If you do need to write code which mutates the system through pure-Ruby then you should do so like this:

def whyrun_supported?
  true
end

action :run do
  unless ::File.exist?('/tmp/foo')
    converge_by('touch /tmp/foo') do
      ::FileUtils.touch '/tmp/foo'
    end
  end
end

When the converge_by block is run in why-run mode, it will only log touch "/tmp/foo" and will not run the code inside the block.

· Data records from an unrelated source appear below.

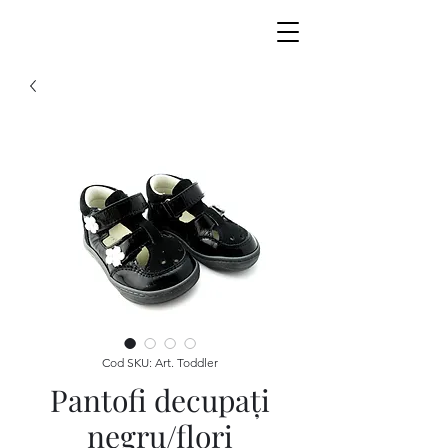
Cod SKU: Art. Toddler
Pantofi decupaţi
negru/flori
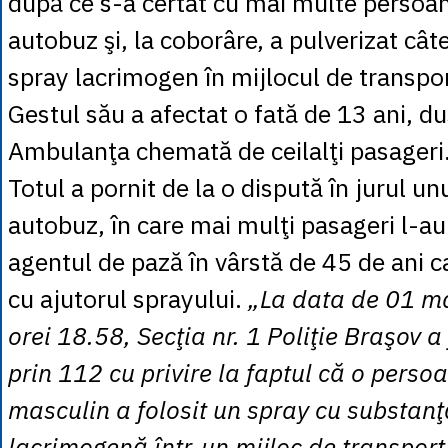
după ce s-a certat cu mai multe persoan
autobuz şi, la coborâre, a pulverizat câte
spray lacrimogen în mijlocul de transpo
Gestul său a afectat o fată de 13 ani, du
Ambulanţa chemată de ceilalţi pasageri
Totul a pornit de la o dispută în jurul un
autobuz, în care mai mulţi pasageri l-au
agentul de pază în vârstă de 45 de ani c
cu ajutorul sprayului.
„La data de 01 mai
orei 18.58, Secţia nr. 1 Poliţie Braşov a
prin 112 cu privire la faptul că o perso
masculin a folosit un spray cu substanţă
lacrimogenă într-un mijloc de transpor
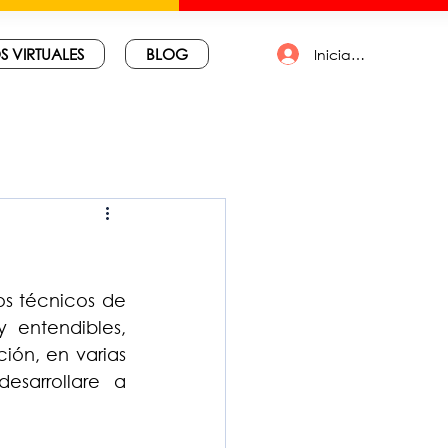
S VIRTUALES
BLOG
Iniciar sesión
s técnicos de 
 entendibles, 
ión, en varias 
sarrollare a 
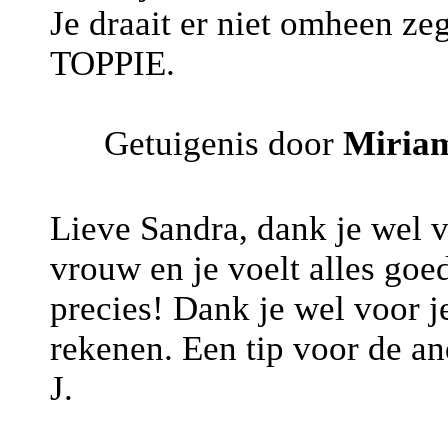
Je draait er niet omheen zeg
TOPPIE.
Getuigenis door
Miria
Lieve Sandra, dank je wel vo
vrouw en je voelt alles goed
precies! Dank je wel voor je
rekenen. Een tip voor de and
J.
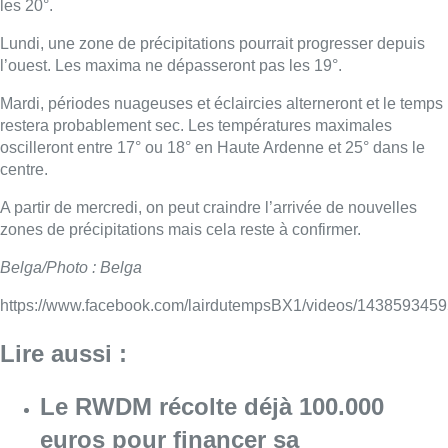
les 20°.
Lundi, une zone de précipitations pourrait progresser depuis
l’ouest. Les maxima ne dépasseront pas les 19°.
Mardi, périodes nuageuses et éclaircies alterneront et le temps
restera probablement sec. Les températures maximales
oscilleront entre 17° ou 18° en Haute Ardenne et 25° dans le
centre.
A partir de mercredi, on peut craindre l’arrivée de nouvelles
zones de précipitations mais cela reste à confirmer.
Belga/Photo : Belga
https://www.facebook.com/lairdutempsBX1/videos/143859345
Lire aussi :
Le RWDM récolte déjà 100.000
euros pour financer sa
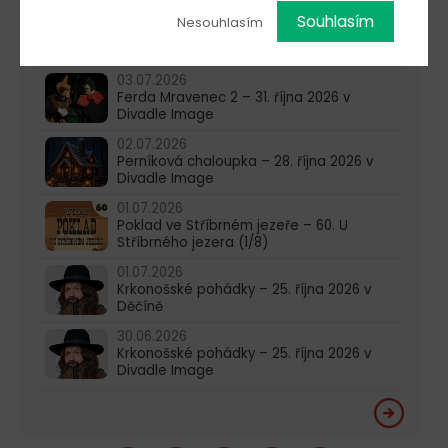
08.07.2026
Souhlasím
Nesouhlasím
Poklad ve Stříbrném jezeře – 61. U
Stříbrného jezera (2/8)
03.07.2026
Ferda Mravenec 2 – 31. října 2026 v
Divadle Image
02.07.2026
Perníková chaloupka – 28. října 2026 v
Divadle Image
01.07.2026
Poklad ve Stříbrném jezeře – 60. U
Stříbrného jezera (1/8)
01.07.2026
Krkonošské pohádky – 25. října 2026 v
Děčíně
30.06.2026
Krkonošské pohádky – 25. října 2026 v
Divadle Image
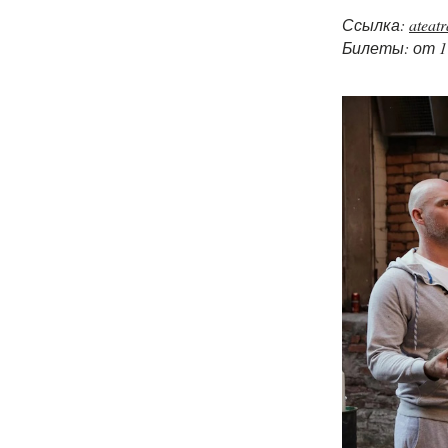
Ссылка:
ateatr
Билеты: от 1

A converge_by block that is not wrapped in an idempotency check will always cause the resource to be updated, and will always cause notifications to fire. To prevent this, a properly written resource should wrap all converge_by checks with an idempotency check. The converge_if_changed block may be used instead which will wrap a converge_by block with an idempotency check for you.

action :run do
  # This code is bad, it lacks an idempotency check here.
  # It will always be updated
  # Chef Infra Client runs will always report a resource being updated
  # It will run the code in the block on every run
  converge_by('touch /tmp/foo') do
    ::FileUtils.touch '/tmp/foo'
  end
end

Of course it is vastly simpler to just use Chef Infra Client resources when you can. Compare the equivalent implementations:

action :run do
  file '/tmp/foo'
end

is basically the same as this:

action :run do
  unless ::File.exist?('/tmp/foo')
    converge_by('touch /tmp/foo') do
      ::FileUtils.touch '/tmp/foo'
    end
  end
end

You may see a lot of converge_by and updated_by_last_action in the core chef resources. This is sometimes due to the fact that Chef is written as a declarative language with an imperative language, which means someone has to take the first step and write the declarative file resources in imperative Ruby. As such, core Chef resources may not represent ideal code examples with regard to what custom resources should look like.